ACTIVITY. Quote each record exactly, please, leaving none out.

Saved entries
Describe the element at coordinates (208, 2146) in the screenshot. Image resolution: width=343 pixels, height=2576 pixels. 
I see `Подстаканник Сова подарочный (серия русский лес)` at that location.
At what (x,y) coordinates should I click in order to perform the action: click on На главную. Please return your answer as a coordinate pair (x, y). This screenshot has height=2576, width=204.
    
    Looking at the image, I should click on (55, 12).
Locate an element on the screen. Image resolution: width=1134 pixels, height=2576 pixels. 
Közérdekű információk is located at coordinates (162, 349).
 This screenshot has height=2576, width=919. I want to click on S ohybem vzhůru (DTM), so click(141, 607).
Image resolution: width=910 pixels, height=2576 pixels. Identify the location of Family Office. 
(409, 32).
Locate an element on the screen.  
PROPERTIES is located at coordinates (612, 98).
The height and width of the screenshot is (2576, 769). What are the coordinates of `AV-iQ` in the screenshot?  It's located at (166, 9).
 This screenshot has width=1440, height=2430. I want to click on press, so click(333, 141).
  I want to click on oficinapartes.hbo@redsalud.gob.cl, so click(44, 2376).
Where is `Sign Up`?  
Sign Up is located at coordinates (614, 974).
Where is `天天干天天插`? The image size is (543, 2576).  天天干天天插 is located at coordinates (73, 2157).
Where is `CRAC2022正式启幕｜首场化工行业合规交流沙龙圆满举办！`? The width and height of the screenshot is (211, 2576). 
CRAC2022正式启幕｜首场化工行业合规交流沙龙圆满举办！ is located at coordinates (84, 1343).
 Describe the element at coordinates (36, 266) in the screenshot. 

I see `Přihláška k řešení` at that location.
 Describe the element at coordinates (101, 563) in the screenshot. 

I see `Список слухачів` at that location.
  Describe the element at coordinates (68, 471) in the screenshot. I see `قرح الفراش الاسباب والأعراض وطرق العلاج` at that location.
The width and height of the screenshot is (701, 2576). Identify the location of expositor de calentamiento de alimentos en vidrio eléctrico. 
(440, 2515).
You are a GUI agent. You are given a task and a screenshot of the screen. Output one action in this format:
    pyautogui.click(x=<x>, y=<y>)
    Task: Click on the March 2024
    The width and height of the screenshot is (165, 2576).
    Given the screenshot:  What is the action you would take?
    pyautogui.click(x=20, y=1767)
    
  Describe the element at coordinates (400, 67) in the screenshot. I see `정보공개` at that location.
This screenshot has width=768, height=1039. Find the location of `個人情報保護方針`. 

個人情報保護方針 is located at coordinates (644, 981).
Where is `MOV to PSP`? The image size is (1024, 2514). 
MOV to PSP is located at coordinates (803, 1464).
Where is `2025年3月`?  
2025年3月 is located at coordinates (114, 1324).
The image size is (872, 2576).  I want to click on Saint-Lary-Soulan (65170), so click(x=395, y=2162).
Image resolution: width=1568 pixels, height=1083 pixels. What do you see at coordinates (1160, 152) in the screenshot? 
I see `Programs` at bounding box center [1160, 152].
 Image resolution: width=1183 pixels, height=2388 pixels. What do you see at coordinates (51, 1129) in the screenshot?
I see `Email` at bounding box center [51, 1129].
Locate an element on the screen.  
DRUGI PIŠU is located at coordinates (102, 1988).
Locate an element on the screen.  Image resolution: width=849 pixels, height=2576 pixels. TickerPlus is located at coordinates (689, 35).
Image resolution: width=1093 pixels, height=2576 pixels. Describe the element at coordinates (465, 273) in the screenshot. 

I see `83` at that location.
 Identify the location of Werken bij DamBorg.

WRITTEN SOLUTION.
Describe the element at coordinates (208, 2146) in the screenshot. Image resolution: width=343 pixels, height=2576 pixels. 
I see `Подстаканник Сова подарочный (серия русский лес)` at that location.
At what (x,y) coordinates should I click in order to perform the action: click on На главную. Please return your answer as a coordinate pair (x, y). This screenshot has height=2576, width=204.
    
    Looking at the image, I should click on (55, 12).
Locate an element on the screen. Image resolution: width=1134 pixels, height=2576 pixels. 
Közérdekű információk is located at coordinates (162, 349).
 This screenshot has height=2576, width=919. I want to click on S ohybem vzhůru (DTM), so click(141, 607).
Image resolution: width=910 pixels, height=2576 pixels. Identify the location of Family Office. 
(409, 32).
Locate an element on the screen.  
PROPERTIES is located at coordinates (612, 98).
The height and width of the screenshot is (2576, 769). What are the coordinates of `AV-iQ` in the screenshot?  It's located at (166, 9).
 This screenshot has width=1440, height=2430. I want to click on press, so click(333, 141).
  I want to click on oficinapartes.hbo@redsalud.gob.cl, so click(44, 2376).
Where is `Sign Up`?  
Sign Up is located at coordinates (614, 974).
Where is `天天干天天插`? The image size is (543, 2576).  天天干天天插 is located at coordinates (73, 2157).
Where is `CRAC2022正式启幕｜首场化工行业合规交流沙龙圆满举办！`? The width and height of the screenshot is (211, 2576). 
CRAC2022正式启幕｜首场化工行业合规交流沙龙圆满举办！ is located at coordinates (84, 1343).
 Describe the element at coordinates (36, 266) in the screenshot. 

I see `Přihláška k řešení` at that location.
 Describe the element at coordinates (101, 563) in the screenshot. 

I see `Список слухачів` at that location.
  Describe the element at coordinates (68, 471) in the screenshot. I see `قرح الفراش الاسباب والأعراض وطرق العلاج` at that location.
The width and height of the screenshot is (701, 2576). Identify the location of expositor de calentamiento de alimentos en vidrio eléctrico. 
(440, 2515).
You are a GUI agent. You are given a task and a screenshot of the screen. Output one action in this format:
    pyautogui.click(x=<x>, y=<y>)
    Task: Click on the March 2024
    The width and height of the screenshot is (165, 2576).
    Given the screenshot:  What is the action you would take?
    pyautogui.click(x=20, y=1767)
    
  Describe the element at coordinates (400, 67) in the screenshot. I see `정보공개` at that location.
This screenshot has width=768, height=1039. Find the location of `個人情報保護方針`. 

個人情報保護方針 is located at coordinates (644, 981).
Where is `MOV to PSP`? The image size is (1024, 2514). 
MOV to PSP is located at coordinates (803, 1464).
Where is `2025年3月`?  
2025年3月 is located at coordinates (114, 1324).
The image size is (872, 2576).  I want to click on Saint-Lary-Soulan (65170), so click(x=395, y=2162).
Image resolution: width=1568 pixels, height=1083 pixels. What do you see at coordinates (1160, 152) in the screenshot? 
I see `Programs` at bounding box center [1160, 152].
 Image resolution: width=1183 pixels, height=2388 pixels. What do you see at coordinates (51, 1129) in the screenshot?
I see `Email` at bounding box center [51, 1129].
Locate an element on the screen.  
DRUGI PIŠU is located at coordinates (102, 1988).
Locate an element on the screen.  Image resolution: width=849 pixels, height=2576 pixels. TickerPlus is located at coordinates (689, 35).
Image resolution: width=1093 pixels, height=2576 pixels. Describe the element at coordinates (465, 273) in the screenshot. 

I see `83` at that location.
 Identify the location of Werken bij DamBorg.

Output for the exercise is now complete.